If you attempt to influence a public official in California, you could be charged with bribery. However, there are many elements to a bribery case that must be proven if the state hopes to convict you of the charge. Depending on the facts of a case, you could be vulnerable to prosecution if you were the party asking for a bribe.
Were you dealing with a public official?
If the person who you were trying to influence wasn’t a public official, it may be difficult to prove that bribery occurred. A public official can be someone who was appointed to his or her position or elected to serve his or her constituents. It is also illegal to attempt to sway officials who represent foreign countries.
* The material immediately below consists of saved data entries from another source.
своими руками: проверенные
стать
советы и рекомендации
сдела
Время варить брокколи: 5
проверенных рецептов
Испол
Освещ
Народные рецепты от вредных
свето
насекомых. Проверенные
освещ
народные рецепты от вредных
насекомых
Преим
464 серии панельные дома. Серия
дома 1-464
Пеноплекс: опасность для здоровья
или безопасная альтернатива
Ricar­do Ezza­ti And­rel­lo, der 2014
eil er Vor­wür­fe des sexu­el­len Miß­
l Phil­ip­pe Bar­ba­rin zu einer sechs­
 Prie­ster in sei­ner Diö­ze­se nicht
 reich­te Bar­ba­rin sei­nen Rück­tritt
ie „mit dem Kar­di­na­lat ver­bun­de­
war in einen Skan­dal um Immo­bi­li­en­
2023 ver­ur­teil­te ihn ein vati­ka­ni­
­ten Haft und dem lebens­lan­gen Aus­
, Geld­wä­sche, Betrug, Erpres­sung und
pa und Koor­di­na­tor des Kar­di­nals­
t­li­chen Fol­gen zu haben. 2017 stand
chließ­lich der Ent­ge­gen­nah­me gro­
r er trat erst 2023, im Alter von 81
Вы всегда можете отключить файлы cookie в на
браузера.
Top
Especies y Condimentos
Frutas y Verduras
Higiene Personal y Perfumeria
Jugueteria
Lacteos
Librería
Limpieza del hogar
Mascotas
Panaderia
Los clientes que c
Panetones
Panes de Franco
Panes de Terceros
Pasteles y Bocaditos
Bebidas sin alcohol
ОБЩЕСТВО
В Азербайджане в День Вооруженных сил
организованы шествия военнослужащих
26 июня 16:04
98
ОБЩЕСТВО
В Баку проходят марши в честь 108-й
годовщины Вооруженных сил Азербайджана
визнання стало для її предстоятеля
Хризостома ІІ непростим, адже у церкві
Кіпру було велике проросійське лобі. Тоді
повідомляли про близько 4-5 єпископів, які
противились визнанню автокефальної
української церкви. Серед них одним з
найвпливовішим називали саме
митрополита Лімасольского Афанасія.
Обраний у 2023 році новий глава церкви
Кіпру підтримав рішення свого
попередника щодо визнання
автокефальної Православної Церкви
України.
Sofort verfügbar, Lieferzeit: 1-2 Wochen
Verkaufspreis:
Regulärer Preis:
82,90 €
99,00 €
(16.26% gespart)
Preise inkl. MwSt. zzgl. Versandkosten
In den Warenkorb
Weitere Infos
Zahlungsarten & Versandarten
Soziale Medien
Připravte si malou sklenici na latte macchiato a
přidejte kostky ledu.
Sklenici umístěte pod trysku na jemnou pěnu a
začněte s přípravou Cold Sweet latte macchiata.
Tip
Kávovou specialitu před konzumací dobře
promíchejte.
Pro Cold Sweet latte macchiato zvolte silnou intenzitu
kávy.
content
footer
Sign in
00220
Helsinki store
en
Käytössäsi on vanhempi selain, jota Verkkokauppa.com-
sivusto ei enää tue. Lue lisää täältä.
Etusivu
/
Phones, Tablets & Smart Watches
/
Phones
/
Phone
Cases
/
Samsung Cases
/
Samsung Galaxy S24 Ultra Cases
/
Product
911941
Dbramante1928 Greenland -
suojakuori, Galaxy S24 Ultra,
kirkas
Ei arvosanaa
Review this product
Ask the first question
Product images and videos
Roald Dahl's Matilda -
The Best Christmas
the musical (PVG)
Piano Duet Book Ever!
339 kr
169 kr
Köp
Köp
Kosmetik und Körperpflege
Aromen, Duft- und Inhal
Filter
Did you intend to bribe anyone?
As a general rule, you can’t be guilty of a crime if had no intention of violating the law. For example, making a donation to a politician’s campaign in hopes that this person will vote on a piece of legislation generally won’t rise to the level of bribery. This is because it can be argued that the politician would have voted the same way regardless of what you did. If a prosecutor can’t prove that there is a causal link between your actions and the actions of a public official, it’s less likely that you’ll face any legal consequences.
A bribery conviction may result in jail or prison time, a fine or other negative consequences. It may be possible to cast doubt on witness testimony, video footage or other evidence used to justify charging you with this crime. This may be enough to have evidence suppressed, which may make it easier to have the case dismissed or to obtain an acquittal after a trial.